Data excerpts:
□ □ □
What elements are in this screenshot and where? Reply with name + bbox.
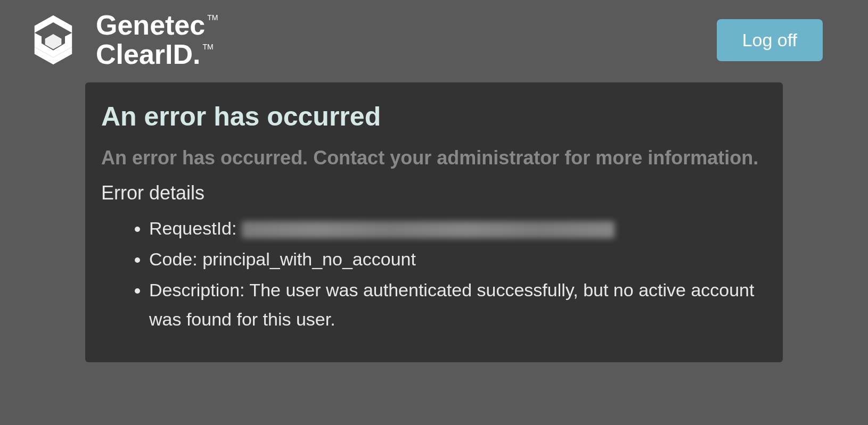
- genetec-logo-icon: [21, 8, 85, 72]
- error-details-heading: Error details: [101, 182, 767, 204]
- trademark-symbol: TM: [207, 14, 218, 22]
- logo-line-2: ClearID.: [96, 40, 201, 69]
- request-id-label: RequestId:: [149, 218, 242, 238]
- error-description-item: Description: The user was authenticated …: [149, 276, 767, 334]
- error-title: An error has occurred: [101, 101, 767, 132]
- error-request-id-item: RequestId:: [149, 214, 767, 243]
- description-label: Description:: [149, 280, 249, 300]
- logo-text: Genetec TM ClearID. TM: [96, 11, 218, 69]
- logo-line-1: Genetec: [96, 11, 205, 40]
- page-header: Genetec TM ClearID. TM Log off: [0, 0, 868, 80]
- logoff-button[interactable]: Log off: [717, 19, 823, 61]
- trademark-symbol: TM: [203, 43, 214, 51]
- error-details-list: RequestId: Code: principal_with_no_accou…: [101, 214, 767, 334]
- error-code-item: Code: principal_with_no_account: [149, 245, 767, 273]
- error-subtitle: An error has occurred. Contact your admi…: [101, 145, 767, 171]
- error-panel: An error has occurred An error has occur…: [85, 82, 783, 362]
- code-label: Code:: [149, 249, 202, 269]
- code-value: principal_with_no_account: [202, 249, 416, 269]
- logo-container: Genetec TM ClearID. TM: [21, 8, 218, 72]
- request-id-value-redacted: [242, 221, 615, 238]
□ □ □
* **TASK PROMPT**:
Pull every line containing "item" from the data.

* **SOLUTION TO THIS EXERCISE**:
- error-description-item: Description: The user was authenticated …: [149, 276, 767, 334]
- error-request-id-item: RequestId:: [149, 214, 767, 243]
- error-code-item: Code: principal_with_no_account: [149, 245, 767, 273]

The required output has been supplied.